Dys disorders: minimized, frustrating and tiring – rts.ch

Dys disorders: minimized, frustrating and tiring – rts.ch
Dys disorders: minimized, frustrating and tiring – rts.ch

Dyslexia, dysorthography and dyscalculia, grouped under the term specific learning disorders, affect 5 to 7% of school-aged children. These are neurodevelopmental disorders present from birth and persist into adulthood. Their impact is often minimized in public opinion.

In the Dingue podcast, Mélody (not her real name), a Master’s student at university, talks about how she lives with dyslexia, dysorthography and dyscalculia. She describes her feelings when it is made clear to her that her spelling is wrong: “People are not tolerant, they don’t help me. It’s very humiliating.”

We associate good spelling with good education and intelligence. However, specific learning disorders are unrelated to intelligence or education.
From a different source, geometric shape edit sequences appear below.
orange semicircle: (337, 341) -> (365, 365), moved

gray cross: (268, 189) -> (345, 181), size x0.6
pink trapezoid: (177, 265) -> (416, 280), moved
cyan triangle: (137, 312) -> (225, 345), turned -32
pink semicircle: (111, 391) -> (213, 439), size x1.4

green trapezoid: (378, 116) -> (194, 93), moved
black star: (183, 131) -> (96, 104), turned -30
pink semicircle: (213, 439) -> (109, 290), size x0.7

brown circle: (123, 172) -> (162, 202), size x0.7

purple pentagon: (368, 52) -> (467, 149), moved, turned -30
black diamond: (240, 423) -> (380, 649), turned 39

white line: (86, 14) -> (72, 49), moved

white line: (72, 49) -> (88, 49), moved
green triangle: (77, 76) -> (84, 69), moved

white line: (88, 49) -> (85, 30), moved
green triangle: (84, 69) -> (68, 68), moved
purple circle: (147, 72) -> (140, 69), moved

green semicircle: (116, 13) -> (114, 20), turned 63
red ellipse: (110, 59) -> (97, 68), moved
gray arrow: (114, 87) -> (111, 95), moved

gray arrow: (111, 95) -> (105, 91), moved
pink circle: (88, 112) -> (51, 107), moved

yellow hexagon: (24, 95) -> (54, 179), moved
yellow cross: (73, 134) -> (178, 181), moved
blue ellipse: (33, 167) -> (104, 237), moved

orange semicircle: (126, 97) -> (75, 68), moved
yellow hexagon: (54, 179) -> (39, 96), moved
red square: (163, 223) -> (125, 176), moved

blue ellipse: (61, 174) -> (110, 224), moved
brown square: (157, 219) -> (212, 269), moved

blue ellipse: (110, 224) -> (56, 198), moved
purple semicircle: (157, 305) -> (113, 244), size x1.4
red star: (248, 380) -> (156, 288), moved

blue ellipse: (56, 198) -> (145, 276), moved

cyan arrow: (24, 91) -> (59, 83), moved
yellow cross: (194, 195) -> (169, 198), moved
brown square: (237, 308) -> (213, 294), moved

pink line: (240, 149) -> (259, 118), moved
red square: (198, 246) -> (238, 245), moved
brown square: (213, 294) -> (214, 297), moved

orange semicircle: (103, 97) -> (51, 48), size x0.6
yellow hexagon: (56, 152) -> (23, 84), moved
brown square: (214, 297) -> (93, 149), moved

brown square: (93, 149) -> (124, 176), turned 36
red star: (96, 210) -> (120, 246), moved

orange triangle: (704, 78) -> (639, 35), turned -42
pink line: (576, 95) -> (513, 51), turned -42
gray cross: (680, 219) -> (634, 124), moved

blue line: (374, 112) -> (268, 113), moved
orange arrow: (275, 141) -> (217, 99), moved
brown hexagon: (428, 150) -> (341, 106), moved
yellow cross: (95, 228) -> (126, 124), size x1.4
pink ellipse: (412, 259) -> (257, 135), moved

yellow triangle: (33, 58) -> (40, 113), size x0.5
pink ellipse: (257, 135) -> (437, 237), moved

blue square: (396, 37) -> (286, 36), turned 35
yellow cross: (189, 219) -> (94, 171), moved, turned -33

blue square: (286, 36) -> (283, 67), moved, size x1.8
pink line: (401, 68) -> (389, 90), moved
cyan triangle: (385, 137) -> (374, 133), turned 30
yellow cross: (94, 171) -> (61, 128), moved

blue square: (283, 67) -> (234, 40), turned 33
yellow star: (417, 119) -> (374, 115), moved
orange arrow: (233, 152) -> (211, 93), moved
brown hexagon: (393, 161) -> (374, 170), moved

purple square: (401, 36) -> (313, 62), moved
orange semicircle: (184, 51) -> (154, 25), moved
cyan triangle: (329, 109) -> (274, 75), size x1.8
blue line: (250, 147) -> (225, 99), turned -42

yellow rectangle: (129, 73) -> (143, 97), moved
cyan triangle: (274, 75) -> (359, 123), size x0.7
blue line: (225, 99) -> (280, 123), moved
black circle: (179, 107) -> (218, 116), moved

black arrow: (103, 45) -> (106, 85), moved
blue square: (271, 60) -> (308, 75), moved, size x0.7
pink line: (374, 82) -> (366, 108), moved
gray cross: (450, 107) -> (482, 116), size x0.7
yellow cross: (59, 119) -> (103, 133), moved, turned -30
This stigma can have a very profound impact on self-esteem.

“Dys” self-esteem

Luigi Viandante, psychologist and head of the specialized consultation for development and school learning at CHUV, explains: “These are children who will be very impacted in terms of self-esteem, because they are faced with failures and for some, feel stupid, feel worthless.”

Even if Mélody was spotted very early, from her first school year, and benefited from the kindness of her teachers, school was not generally rewarding for her, unlike her relationship with her speech therapist: “She told me that, when you are dyslexic, you learn to develop ways to counter the difficulties that other people will not develop. It valued me and I needed it because at school, we were especially challenged. my bad grades.

Very young, I was always told that long studies would be very difficult. And someone clearly told me: you’re dyslexic, you won’t go to university

Melody*

Mélody can no longer count the number of doctors and specialists she has met since her childhood, but one of them left her with a lasting memory: “Very young, I was always told that long studies meant would be very difficult. And someone clearly told me: you’re dyslexic, you won’t go to university. So, when I started university, I had a big syndrome. imposter, I didn’t feel legitimate at all.”

In addition to the academic world, Mélody also believes that her disorders have an impact on her daily life: “Just yesterday, I arrived at the wrong place because I got the wrong number in the street number, or I arrived 2 hours before or I get on the wrong bus on a daily basis, it’s time you waste, it’s energy given for things that are useless.

A “dys” functioning of the automations

Performing a task or skill fluently without having to consciously think about it is called automatism. Learning to drive a car clearly illustrates a skill which, at the beginning, takes up all our cognitive resources and which, after a while, becomes automatic.

To take a more academic and fundamental example, if reading is not automatic, then it becomes very tiring. Above all, since a large part of the brain is used for deciphering, there are few resources left to understand the text read. This is why Mélody needs more time than her peers to accomplish the same work. As Mélody puts it succinctly: “It’s tiring and it’s frustrating.”

Mélody’s little superpowers

But Mélody’s speech therapist didn’t lie to her by telling her that she was going to learn to develop ways to get around the difficulties, what we call workaround strategies. Luigi Viandante explains: “This will allow children to transpose their difficulties with written language. We will try to find visual means, for example, to compensate and remember information. This transformation of information from one modality to another leads a certain internal mobility”.

This internal mobility undoubtedly has a link with Mélody’s creativity, even if she finds more trivial explanations: “All that made me very creative, but because I was bored. So, I needed to move or draw on a sheet of paper. I was always told that I was very creative. Often, it was with a ‘but’: she is not very good at school, but she is creative. So, I would say that I am creative, but am I creative because I have dyslexia? I don’t know.”